Hacker News new | ask | show | jobs
by cs702 1160 days ago
In hindsight, it's the most natural, most obvious next step to get LLMs to write better code:

Explain to them how to debug and fix the code they've written.

Which is pretty much what you would do with an inexperienced human software developer.

Looking at this with fresh eyes, it's both shocking to me that this sort of thing is even possible, and yet also completely unsurprising as yet another emergent capability of LLMs.

We live in interesting times.

2 comments

Are they actually running the code, and evaluating the output? Or is it debug-by-code-review?

Beware of bugs in the above code; I have only proved it correct, not tried it. - Knuth

They're doing both. Quoting from Figure 1, "the model first generates new code, then the code is executed and the model explains the code.

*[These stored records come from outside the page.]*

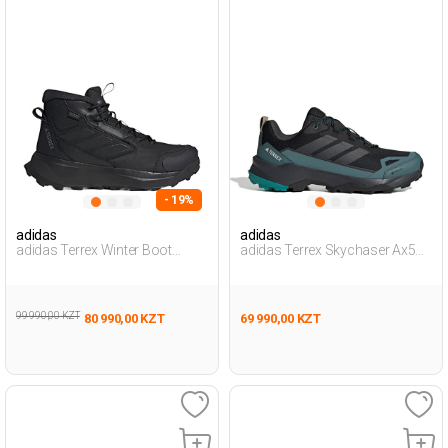
- 19%
adidas
adidas
adidas Terrex Winter Boot
adidas Terrex Skychaser Ax5
Черный Мужчина Ботинки
Gtx Черный Мужчина
Уличная Одежда И Обувь
99 990,00 KZT
80 990,00 KZT
69 990,00 KZT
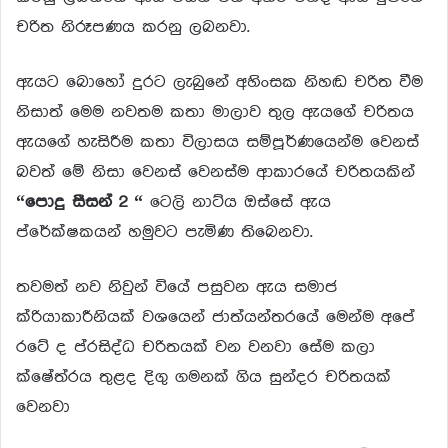
චරිත නිරූපණය කරනු ලබනවා.
ඇයට බොහෝ දුරට ලැබුනේ අහිංසක නිහඬ චරිත වීම
නිසාත් මෙම නවතම කතා මාලාව තුල ඇයගේ චරිතය
ඇයගේ හැසිරීම කතා විලාසය සම්පූර්ණයෙන්ම වෙනස්
බවත් මේ නිසා වෙනස් වෙනස්ම ආකාරයේ චරිතයකින්
“පොදු සීසන් 2 “
ටෙලි නාට්ය ඔස්සේ ඇය
ප්රේක්ෂකයන් හමුවට පැමිණ තිබෙනවා.
තවමත් නව නිවුන් වියේ පසුවන ඇය සමාජ
ක්රියාකාරීනියක් වශයෙන් ජාත්යන්තරයේ මෙන්ම අපේ
රටේ ද ප්රසිද්ධ චරිතයක් වන වනවා සේම කලා
ක්ෂේත්රය තුළද දිගු ගමනක් ගිය සුන්දර චරිතයක්
වෙනවා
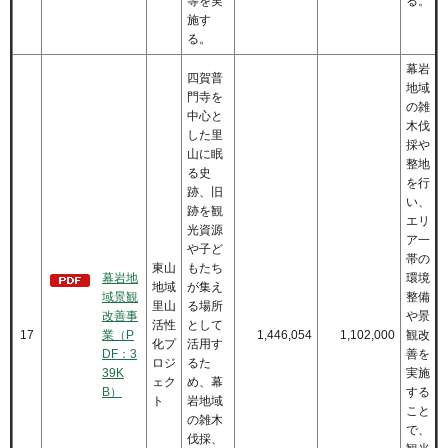
等を実
る。
施す
る。
幕岩
四賀普
地域
門寺を
の雑
中心と
木伐
した里
採や
山に眠
整地
る史
を行
跡、旧
い、
跡を観
エリ
光資源
ア一
や子ど
帯の
東山
もたち
幕岩地
環境
地域
が集え
域景観
整備
里山
る場所
改善事
や景
活性
として
17
業（P
1,446,054
1,102,000
観改
化プ
活用す
DF：3
善を
ロジ
るた
39K
実施
ェク
め、幕
B）
する
ト
岩地域
こと
の雑木
で、
伐採、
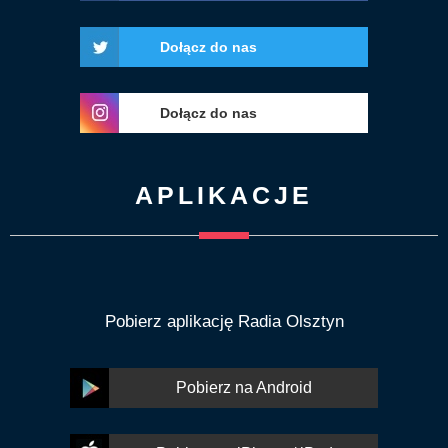
Dołącz do nas
Dołącz do nas
APLIKACJE
Pobierz aplikację Radia Olsztyn
Pobierz na Android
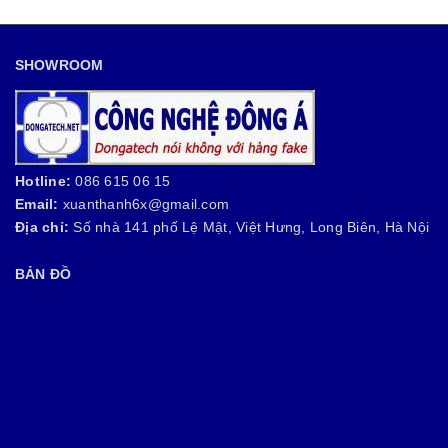
SHOWROOM
Hotline:
086 615 06 15
Email:
xuanthanh6x@gmail.com
Địa chỉ:
Số nhà 141 phố Lệ Mật, Việt Hưng, Long Biên, Hà Nội
BẢN ĐỒ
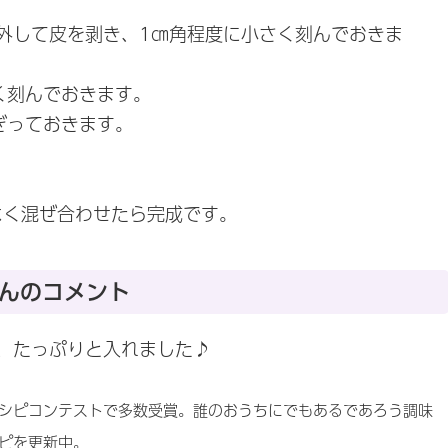
外して皮を剥き、1㎝角程度に小さく刻んでおきま
く刻んでおきます。
ぎっておきます。
よく混ぜ合わせたら完成です。
んのコメント
、たっぷりと入れました♪
シピコンテストで多数受賞。誰のおうちにでもあるであろう調味
ピを更新中。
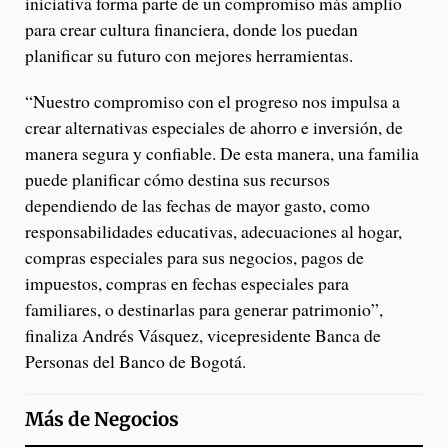
iniciativa forma parte de un compromiso más amplio
para crear cultura financiera, donde los puedan
planificar su futuro con mejores herramientas.
“Nuestro compromiso con el progreso nos impulsa a
crear alternativas especiales de ahorro e inversión, de
manera segura y confiable. De esta manera, una familia
puede planificar cómo destina sus recursos
dependiendo de las fechas de mayor gasto, como
responsabilidades educativas, adecuaciones al hogar,
compras especiales para sus negocios, pagos de
impuestos, compras en fechas especiales para
familiares, o destinarlas para generar patrimonio”,
finaliza Andrés Vásquez, vicepresidente Banca de
Personas del Banco de Bogotá.
Más de
Negocios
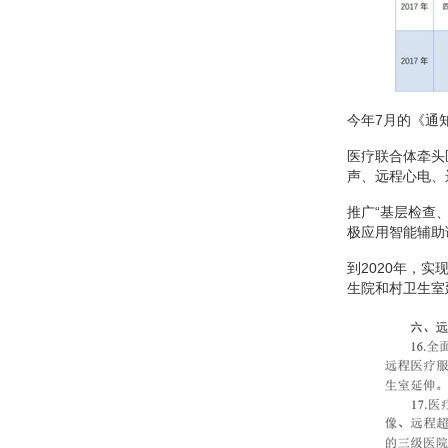
今年7月的《通
医疗联合体牵头
声、远程心电、
推广“基层检查
极应用智能辅助
到2020年，
生院和村卫生室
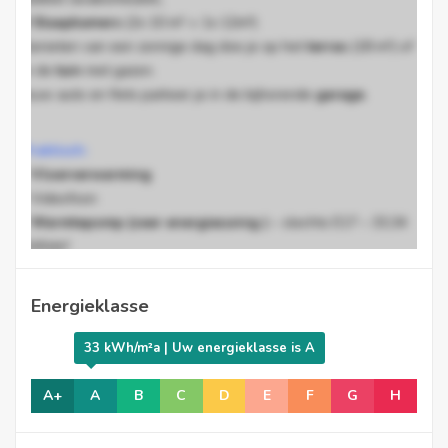
3 Slaapkamers
(2x 10 m² + 1x 12m²)
Genieten van een zonnige dag doe je op het
terras
(18 m²) of
in de
tuin
met gazon.
Jouw auto en fiets parkeer je in de bijhorende
garage
.
Praktisch:
*
Vloerverwarming
* Videofoon
*
Warmtepomp (zeer energiezuinig )
– slechts E17 – 33,34
kWh/m²
* Ventilatiesysteem D
Energieklasse
Prijs
: € + € garage + € vaste kosten =
€ /maand
.
33 kWh/m²a | Uw energieklasse is A
Ben je op zoek naar een ruim, energiezuinig appartement met
A+
A
B
C
D
E
F
G
H
tuin? Contacteer ons snel voor een bezoek, we leiden je graag
rond.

The code explanation along with the execution results constitute the feedback message, which is then sent back to the model to perform more debugging steps. When unit tests are not available, the feedback can be purely based on code explanation."
So only evaluating output with unit tests - a fitness function. AITDD.
Not too shocking for me after this paper. https://arxiv.org/abs/2211.09066

You can teach GPT-3 arithmetic - https://imgur.com/a/w3DAYOi

Basically 100% accuracy up to about 13 digit addition and >90 after that.

What else can you teach GPT without changing weights ?

> and >90 after that

This is such a circular thing, that I feel like it is amazing to see it.

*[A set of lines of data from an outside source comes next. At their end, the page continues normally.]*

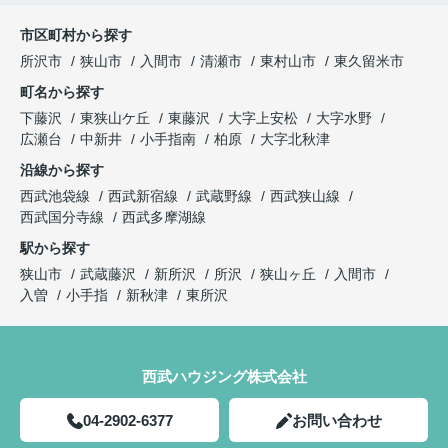
市区町村から探す
所沢市
狭山市
入間市
清瀬市
東村山市
東久留米市
町名から探す
下藤沢
東狭山ケ丘
東藤沢
大字上安松
大字水野
広瀬台
中新井
小手指南
柏原
大字北秋津
沿線から探す
西武池袋線
西武新宿線
武蔵野線
西武狭山線
西武国分寺線
西武多摩湖線
駅から探す
狭山市
武蔵藤沢
新所沢
所沢
狭山ヶ丘
入間市
入曽
小手指
新秋津
東所沢
西武ハウジング株式会社
04-2902-6377
お問い合わせ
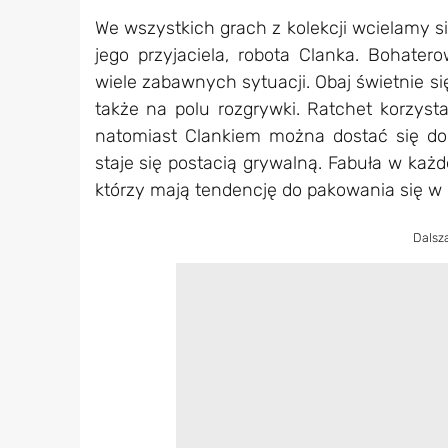
We wszystkich grach z kolekcji wcielamy s
jego przyjaciela, robota Clanka. Bohatero
wiele zabawnych sytuacji. Obaj świetnie się
także na polu rozgrywki. Ratchet korzysta 
natomiast Clankiem można dostać się do
staje się postacią grywalną. Fabuła w każ
którzy mają tendencję do pakowania się w 
Dalsz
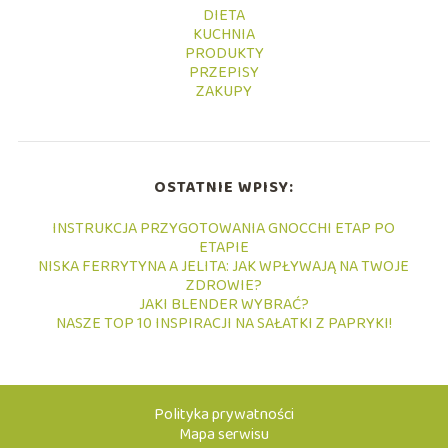
DIETA
KUCHNIA
PRODUKTY
PRZEPISY
ZAKUPY
OSTATNIE WPISY:
INSTRUKCJA PRZYGOTOWANIA GNOCCHI ETAP PO
ETAPIE
NISKA FERRYTYNA A JELITA: JAK WPŁYWAJĄ NA TWOJE
ZDROWIE?
JAKI BLENDER WYBRAĆ?
NASZE TOP 10 INSPIRACJI NA SAŁATKI Z PAPRYKI!
Polityka prywatności
Mapa serwisu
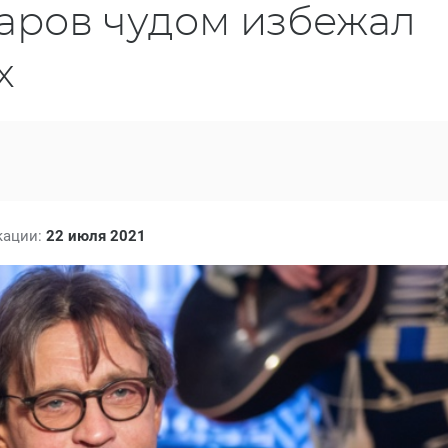
аров чудом избежал
х
кации:
22 июля 2021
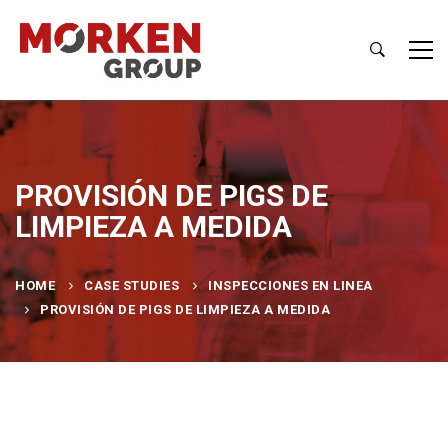
PROVISIÓN DE PIGS DE
LIMPIEZA A MEDIDA
HOME
CASE STUDIES
INSPECCIONES EN LINEA
PROVISIÓN DE PIGS DE LIMPIEZA A MEDIDA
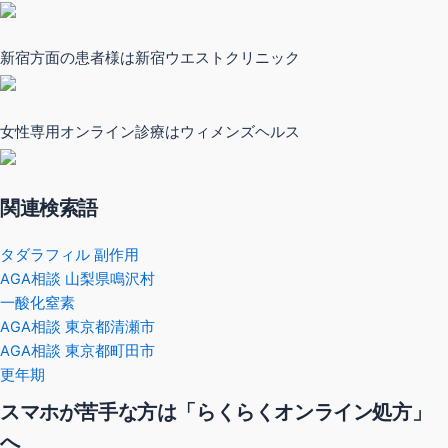
新宿方面の患者様は新宿ウエストクリニック
女性専用オンライン診療はウィメンズヘルス
関連検索語
タダラフィル 副作用
AGA相談 山梨県鳴沢村
一酸化窒素
AGA相談 東京都清瀬市
AGA相談 東京都町田市
更年期
スマホが苦手な方は「らくらくオンライン処方」
へ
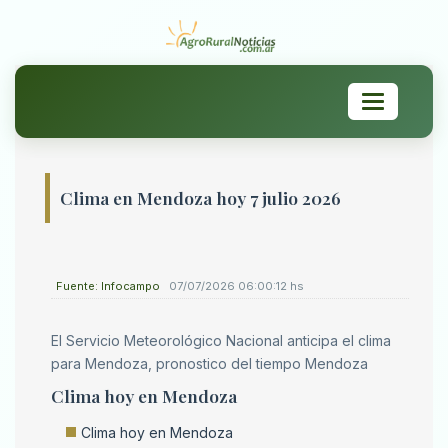
Toggle
navigation
Clima en Mendoza hoy 7 julio 2026
Fuente: Infocampo
07/07/2026 06:00:12 hs
El Servicio Meteorológico Nacional anticipa el clima
para Mendoza, pronostico del tiempo Mendoza
Clima hoy en Mendoza
Clima hoy en Mendoza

The reason LLMs use a NN is because they're trying to encode a probability function for generating the passage.

And now, you are encoding another n-gram follower exercise (i.e 1+1 = 2) on top of it :)

Yeah... and I'm kind of suspicious of the whole "without changing the weights" deal, because adding working context to the model, like telling it the algorithm for adding numbers really sounds like there's some model state that's getting mutated, even if it's not stored in a file called weights.dat or whatev.
I meant shocking in the sense that it makes me gape in awe, but as I wrote, it's also, simultaneously, completely unsurprising given all the new emergent capabilities we keep discovering. We're in agreement :-)
Oh. yes well that's fair
> 100% accuracy up to about 13 digit addition

The graphs you just posted do not support that, they'd support at most 100% accuracy up to 4 digits.

it's GPT so 13=4
It's 100 at 13 and extremely close to it prior to that. Maybe basically 100 is better.